Beats: [Metricbeat] Adding AWS Cloudwatch Metricset

Created on 10 Apr 2019 · 10Comments · Source: elastic/beats

Amazon CloudWatch monitors AWS resources and applications that run on AWS. A lot of services (eg: EC2, RDS, SQS...) sends monitoring metrics to Cloudwatch periodically for users to monitor/determine the health and performance of their resources. We are in the process of adding metricsets for services but since there are so many, it will be good to have a "free-form" cloudwatch metricset to get monitoring metrics from a user-defined service even if this service is not supported by a separate metricset yet.

Basic idea for cloudwatch metricset is to read from config file aws.yml for period, start-time, end-time, and metric-data-queries parameters and then pass them into get-metric-data cloudwatch api, similar to use https://docs.aws.amazon.com/cli/latest/reference/cloudwatch/get-metric-data.html.
period is how frequent this cloudwatch metricset will start a new collection cycle.
start-time is the timestamp indicating the earliest data to be returned.
end-time is the time stamp indicating the latest data to be returned.
metric-data-queries is the location of the json file that contains what are the metric queries to be returned. For example:

[
    {
        "Id": "e1",
        "Expression": "m1 / m2",
        "Label": "ErrorRate"
    },
    {
        "Id": "m1",
        "MetricStat": {
            "Metric": {
                "Namespace": "MyApplication",
                "MetricName": "Errors",
                "Dimensions": [
                    {
                        "Name": "FunctionName",
                        "Value": "MyFunc"
                    }
                ]
            },
            "Period": 300,
            "Stat": "Sum",
            "Unit": "Count"
        },
        "ReturnData": false
    },
    {
        "Id": "m2",
        "MetricStat": {
            "Metric": {
                "Namespace": "MyApplication",
                "MetricName": "Invocations",
                "Dimensions": [
                    {
                        "Name": "FunctionName",
                        "Value": "MyFunc"
                    }
                ]
            },
            "Period": 300,
            "Stat": "Sum",
            "Unit": "Count"
        },
        "ReturnData": false
    }
]

After this query succeed, some process needs to be added to convert get-metric-data output to events that eventually pushed into ES. There might be some schema/mapping needs to be read from aws.yml for this as well.

In the current existing metricsets, we are using list-metrics to get a list of metrics for a specific namespace. This list of metrics can be used as input to GetMetricData replacing metric-data-queries parameter.

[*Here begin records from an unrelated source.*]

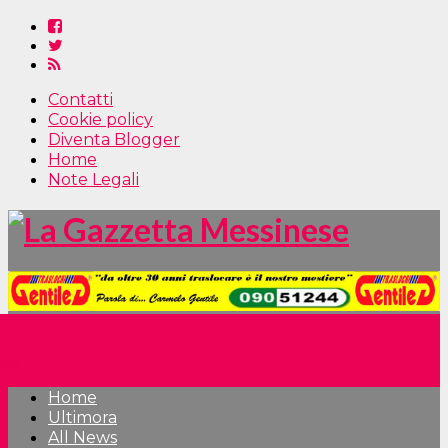
Contatti
Cookie policy
Diventa Blogger
Home
Note Legali
Home
Ultimora
All News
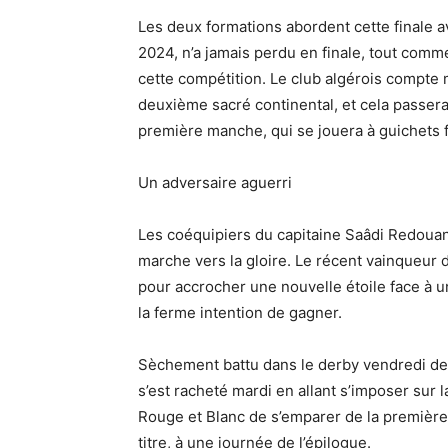
Les deux formations abordent cette finale a
2024, n’a jamais perdu en finale, tout comm
cette compétition. Le club algérois compt
deuxième sacré continental, et cela passera 
première manche, qui se jouera à guichets 
Un adversaire aguerri
Les coéquipiers du capitaine Saâdi Redouani
marche vers la gloire. Le récent vainqueur
pour accrocher une nouvelle étoile face à 
la ferme intention de gagner.
Sèchement battu dans le derby vendredi der
s’est racheté mardi en allant s’imposer sur
Rouge et Blanc de s’emparer de la première p
titre, à une journée de l’épilogue.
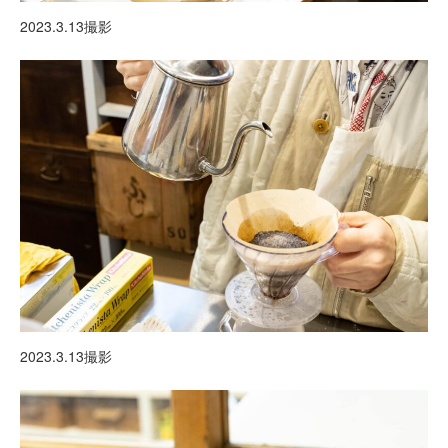
2023.3.13撮影
2023.3.13撮影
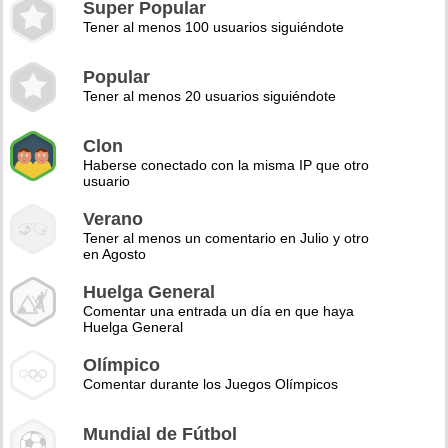
Super Popular
Tener al menos 100 usuarios siguiéndote
Popular
Tener al menos 20 usuarios siguiéndote
Clon
Haberse conectado con la misma IP que otro
usuario
Verano
Tener al menos un comentario en Julio y otro
en Agosto
Huelga General
Comentar una entrada un día en que haya
Huelga General
Olímpico
Comentar durante los Juegos Olímpicos
Mundial de Fútbol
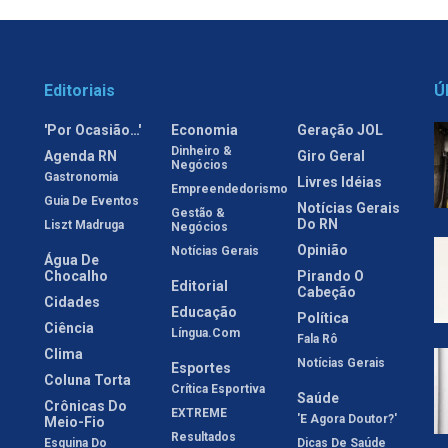
Editoriais
Ú
'Por Ocasião…'
Economia
Geração JOL
Dinheiro &
Agenda RN
Giro Geral
Negócios
Gastronomia
Livres Idéias
Empreendedorismo
Guia De Eventos
Notícias Gerais
Gestão &
Do RN
Liszt Madruga
Negócios
Opinião
Notícias Gerais
Água De
Chocalho
Pirando O
Editorial
Cabeção
Cidades
Educação
Política
Ciência
Língua.com
Fala Rô
Clima
Notícias Gerais
Esportes
Coluna Torta
Crítica Esportiva
Saúde
Crônicas Do
EXTREME
'E Agora Doutor?'
Meio-Fio
Resultados
Esquina Do
Dicas De Saúde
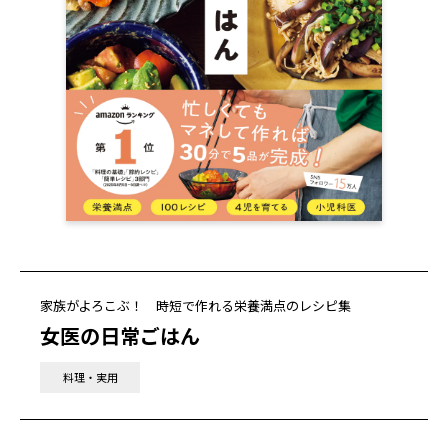
家族がよろこぶ！ 時短で作れる栄養満点のレシピ集
女医の日常ごはん
料理・実用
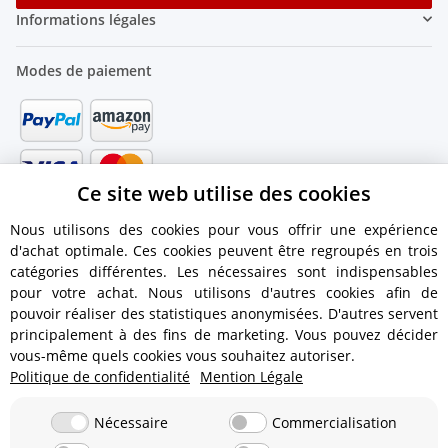
Informations légales
Modes de paiement
Ce site web utilise des cookies
Nous utilisons des cookies pour vous offrir une expérience
d'achat optimale. Ces cookies peuvent être regroupés en trois
catégories différentes. Les nécessaires sont indispensables
pour votre achat. Nous utilisons d'autres cookies afin de
pouvoir réaliser des statistiques anonymisées. D'autres servent
principalement à des fins de marketing. Vous pouvez décider
vous-même quels cookies vous souhaitez autoriser.
Politique de confidentialité
Mention Légale
Informations dexpédition
Nécessaire
Commercialisation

Metricbeat Module / Dataset release checklist

This checklist is intended for Devs which create or update a module to make sure modules are consistent.

Modules

For a metricset to go GA, the following criteria should be met:

[ ] Supported versions are documented
[ ] Supported operating systems are documented (if applicable)
[ ] Integration tests exist
[ ] System tests exist
[ ] Automated checks that all fields are documented
[ ] Documentation
[ ] Fields follow ECS and naming conventions
[ ] Dashboards exists (if applicable)
[ ] Kibana Home Tutorial (if applicable)
- [ ] Open issue in EUI repo to add icon for module if not already exists.
- [ ] Open PR against Kibana repo with tutorial. Examples can be found here.

Metricbeat module

[ ] Example data.json exists and an automated way to generate it exists (go test -data)
[ ] Test environment in Docker exist for integration tests

Integrations

Source

kaiyan-sheng

👍2

Most helpful comment

I think this metricset would be really useful! I have a few questions:

Perhaps we can handle the time parameters (start-time, end-time and period) for the user? we already have a period in all metricsets. start-time and end-time would be adjusted to get the last point in each run?
Instead of using a file with the queries, it would be possible to put them in the config, as YAML (YAML is a superset of JSON). ie:

- module: aws
  metricsets: ["cloudwatch"]
  cloudwatch.metrics:
    - namespace: MyApplication
      metricname: Invocations
      dimensions:
        - name: FunctionName
          value: MyFunc

exekias on 10 Apr 2019

👍2

All 10 comments

@roncohen and @exekias Please feel free to comment on this 😄 Thanks for the great idea.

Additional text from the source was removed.